Ovarian cancer seems to be connected to oestrogen action as well. Seeger et al. concluded that oestradiol and its derivatives may have a variable impact on the survival and growth of ovarian cell lines and the quantification of these derivatives may be of prognostic value of the risk women have for the development of ovarian cancer. O’Donnell et al. have shown that the potential carcinogenic action of oestrogen are mediated through oestrogen receptor (ER-α). In ovarian cancer cell lines, genes controlled through ER-α-mediated transcription had a threefold increase in their expression, whereas there was no change in the expression of genes controlled by ER-β-mediated transcription.
Increased expression of ER-α has also been shown in active endometriosis.

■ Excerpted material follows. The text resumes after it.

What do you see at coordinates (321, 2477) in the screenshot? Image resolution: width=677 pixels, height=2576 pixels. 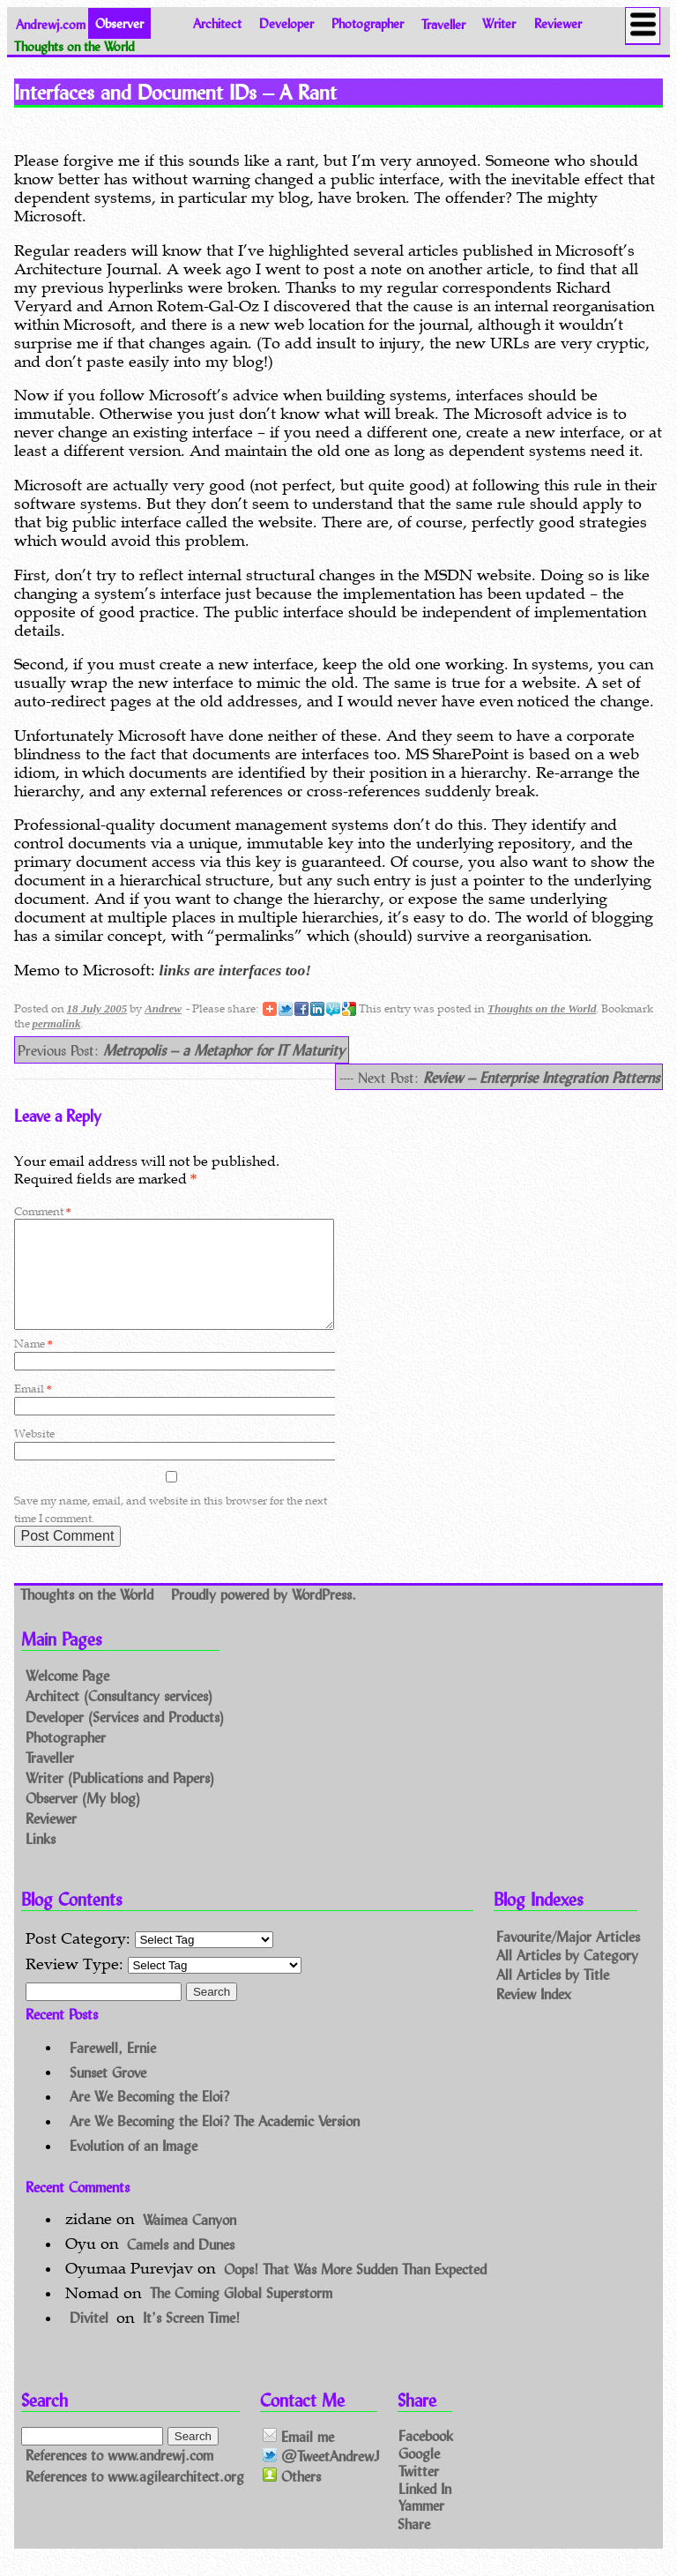 I see `@TweetAndrewJ` at bounding box center [321, 2477].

Samples from 33 peritoneal and 37 ovarian endometriotic lesions were examined and analysed, using polymerase chain reaction (PCR) and in situ hybridisation (ISH). In active endometriosis lesions, higher ER-α than ER-β levels have been observed, a finding that is in contrast to what happens in the non-active lesions. These findings support the role of the increased expression of oestrogen receptors (especially ER-α) in the pathogenesis of endometriosis.
Growth factors such as TGF-a and IGF-I have also been implicated in the development of endometriosis as well as of ovarian cancer. Women with severe endometriosis have significantly higher IGF-I levels in their plasma compared with controls. Moreover, menopausal and premenopausal women with high-IGF-I serum levels are at increased risk of developing ovarian, endometrial and cervical cancer.

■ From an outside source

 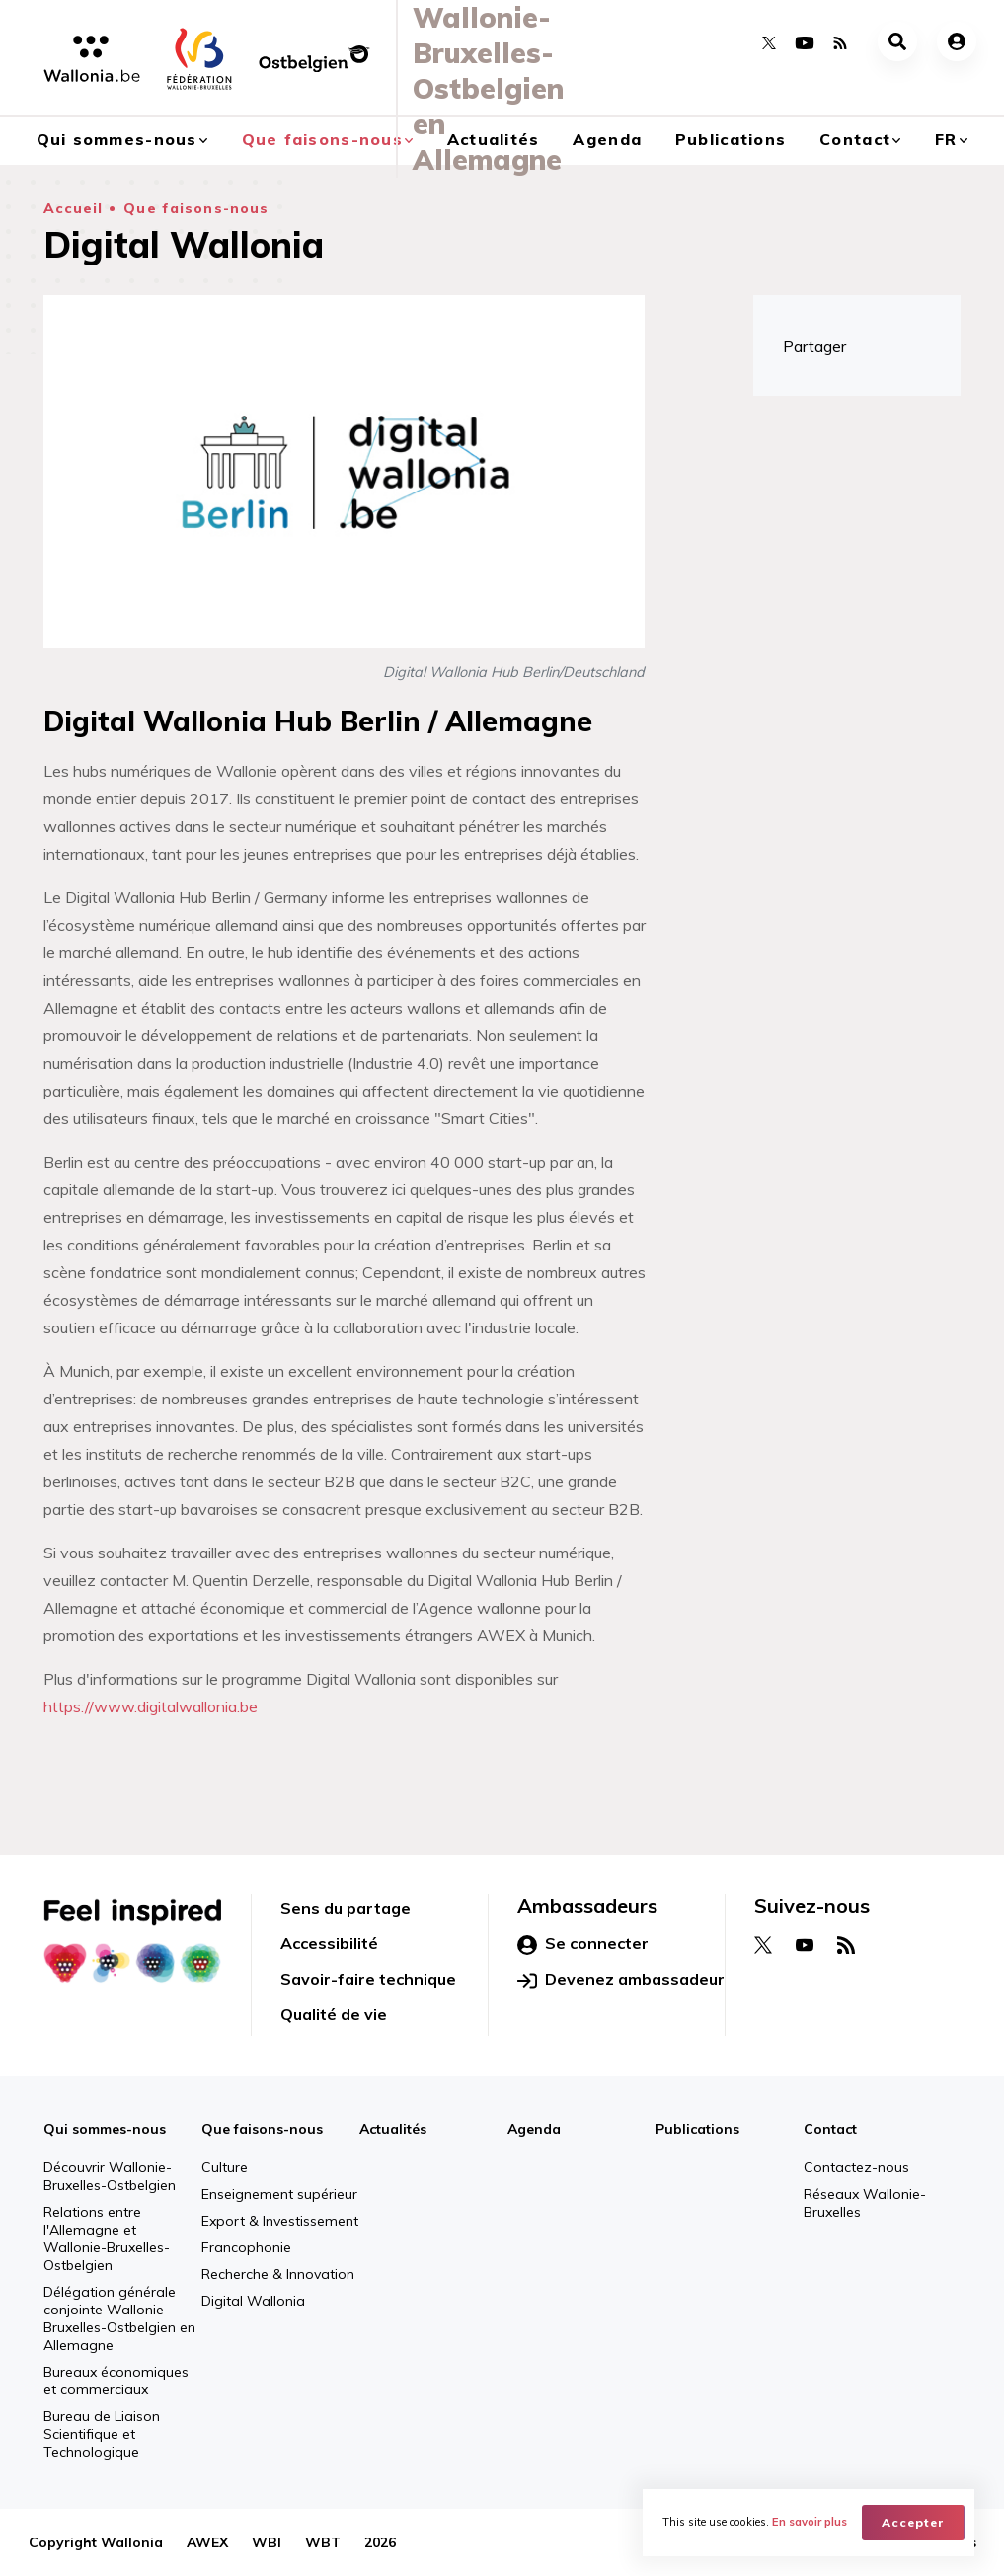 I want to click on Export & Investissement, so click(x=279, y=2221).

Resistance to apoptotic mechanisms: Bcl-2 over-expression, Bax down-regulation
Over-expression of anti-apoptotic (Bcl-2) genes and under-expression of pre-apoptotic (Bax) factors, as well as deactivation of the p53 tumour-suppressive gene, through gene mutations are often involved in the pathogenesis of malignancy. Spontaneous apoptosis is significantly decreased in the eutopic endometrium of women with endometriosis compared with healthy controls. In addition, increased expression of the anti-apoptotic gene Bcl-2 and suppression of the pre-apoptotic gene Bax has also been noted during the proliferative-phase endometrium of those women.
Local tissue invasion and metastatic potential
Both endometriosis and ovarian cancer have the ability to invade and spread to neighbouring structures as well as in remote locations. The mechanism of tumour invasion involves the secretion of matrix metalloproteinases (MMPs) to penetrate the basal membrane and stroma. In endometriosis, a similarly increased action of MMPs is observed. The expression and localisation of several MMPs were evaluated by immunohistochemistry in women with endometriomas. MMP-1, -2 and -9 were strongly detected in both stromal and epithelial cells, whereas MMP-3 was mainly expressed in macrophages containing haemosiderin. Based on these results, the authors suggested that the destruction of the surrounding matrix by endometriosis might be caused by various MMPs, which are mainly produced in stromal cells.
In the study conducted by Ueda et al., the expression of E-cadherin, a- and b-katenin, MMP-2, MMP-9 and membrane-type-1-MMP (MT1-MMP) were evaluated in 35 women with endometriosis and in 12 normal controls. The expression of MMP-2, MMP-9 and MT1-MMP in coloured lesions was significantly higher in comparison to normal endometrium, whereas the expression of E-cadherin, a- and b-katenin was not suppressed in the endometriosis lesions. B-katenin, E-cadherin and P-cadherin in combination with increased expression of MMPs probably play a role in the pathogenesis of endometriosis and in the development of several malignant conditions, including ovarian cancer.